The results of a simple linear regression are only meaningful when the simple linear regression model is an appropriate description of the data of interest. I.e. the data satisfies all of the assumptions of simple linear regression. We can never prove the assumptions are satisfied but we can look for evidence assumptions are violated. We generally do this by looking at residual plots. (Remember a residual is the difference between the observed response and the response the regression model predicts).
We discussed three types of residuals plots in ST411/511
I have a pdf document that summarises these plots 1-regression-plots.pdf. The first two plots look very similar with simple linear regression, but we’ll see later in the quarter they can be quite different in multiple regression.
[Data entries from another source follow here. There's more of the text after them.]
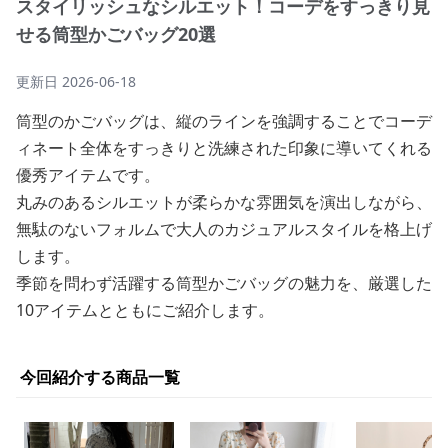
スタイリッシュなシルエット！コーデをすっきり見
せる筒型かごバッグ20選
更新日
2026-06-18
筒型のかごバッグは、縦のラインを強調することでコーデ
ィネート全体をすっきりと洗練された印象に導いてくれる
優秀アイテムです。
丸みのあるシルエットが柔らかな雰囲気を演出しながら、
無駄のないフォルムで大人のカジュアルスタイルを格上げ
します。
季節を問わず活躍する筒型かごバッグの魅力を、厳選した
10アイテムとともにご紹介します。
今回紹介する商品一覧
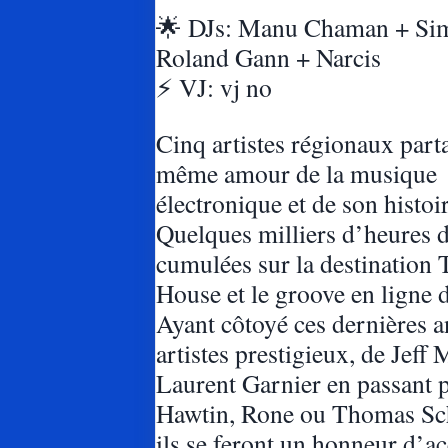
🌟 DJs: Manu Chaman + Si
Roland Gann + Narcis
⚡️ VJ: vj no
Cinq artistes régionaux part
même amour de la musique
électronique et de son histoir
Quelques milliers d’heures d
cumulées sur la destination 
House et le groove en ligne 
Ayant côtoyé ces dernières 
artistes prestigieux, de Jeff M
Laurent Garnier en passant 
Hawtin, Rone ou Thomas Sc
ils se feront un honneur d’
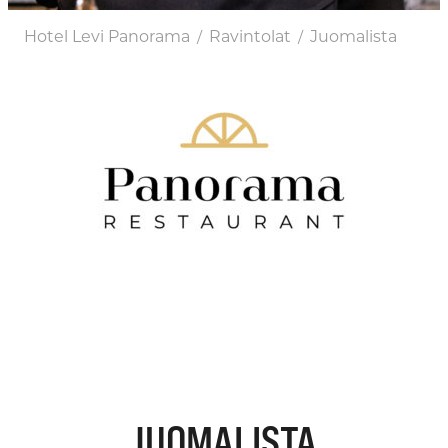
Hotel Levi Panorama
Ravintolat
Juomalista
/
/
JUOMALISTA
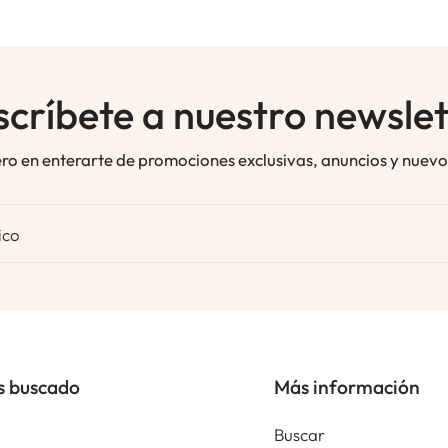
scríbete a nuestro newslet
ero en enterarte de promociones exclusivas, anuncios y nuev
ico
s buscado
Más información
Buscar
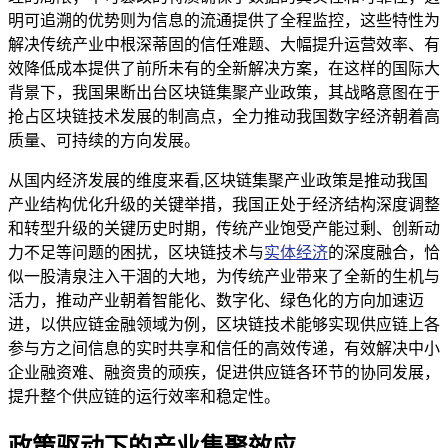
明可追溯的优势则为信息的流通提供了全程监控，这些特性为
解决传统产业中根深蒂固的信任难题、大幅提升运营效率、有
效降低成本提供了前所未有的全新解决方案，在这样的国际大
背景下，我国果断出台区块链集聚产业政策，其战略意图在于
抢占区块链技术发展的制高点，全力推动我国数字经济朝着高
质量、可持续的方向发展。
从国内经济发展的维度来看,区块链集聚产业政策是推动我国
产业结构优化升级的关键举措，我国正处于经济结构深度调整
和转型升级的关键历史时期，传统产业饱受产能过剩、创新动
力不足等问题的困扰，区块链技术与
实体经济
的深度融合，恰
似一股清泉注入干涸的大地，为传统产业带来了全新的生机与
活力，推动产业朝着智能化、数字化、绿色化的方向加速迈
进，以供应链金融领域为例，区块链技术能够实现供应链上各
参与方之间信息的实时共享和信任的高效传递，有效解决中小
企业融资难、融资贵的顽疾，促进供应链各环节的协同发展，
提升整个供应链的运行效率和稳定性。
政策驱动下的产业集聚效应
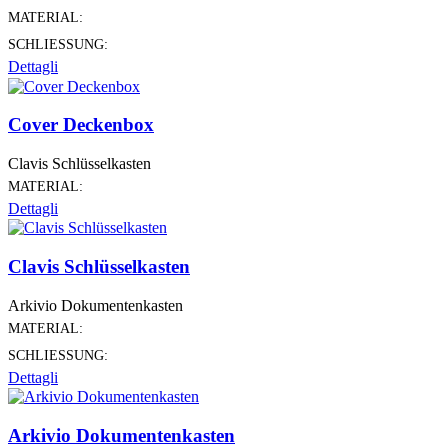
MATERIAL:
SCHLIESSUNG:
Dettagli
Cover Deckenbox
Clavis Schlüsselkasten
MATERIAL:
Dettagli
Clavis Schlüsselkasten
Arkivio Dokumentenkasten
MATERIAL:
SCHLIESSUNG:
Dettagli
Arkivio Dokumentenkasten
You will also find some examples of different combinations of violations apparent in fitted values versus residuals plots in following pdf document: 01-examples.pdf. Your TA will go over these at the start of lab. They were intentially generated with large sample sizes to make the patterns obvious. With smaller samples it’s harder to detect patterns.
The dataset ex0824
from Sleuth2
contains the age and respiratory rate for 618 children.
Fit a linear regression model of Rate
on Age
and examine the three diagnostic plots. Is there evidence any of the assumptions are violated? Check out ST511 Lab 8 if you need a refresher on how to do this in R.
Now try fitting a linear regression of log(Rate)
on Age
. Do the residual plots look better?
How do you interpret the slope parameter now the response is log transformed? (Read Section 8.4 in Sleuth, copy here)
You might find it useful to look at examples of these plots from data known to satisfy the assumptions. Have a look at: http://glimmer.rstudio.com/cwick/regression-plots/.
I’ve generated data known to satisfy the assumptions of regression and made all the residual plots. You’ll notice that even though the data satisfy the assumptions you still get residual plots that don’t look “perfect”. Hit the “Again! Again!” button to generate a new dataset.
Change the sample size, n, and reexamine the plots. You can also change whether the explanatory variable is discrete (x can only be an integer between 0 and 4) or continuous (x is uniformly distributed on any value between 0 and 4).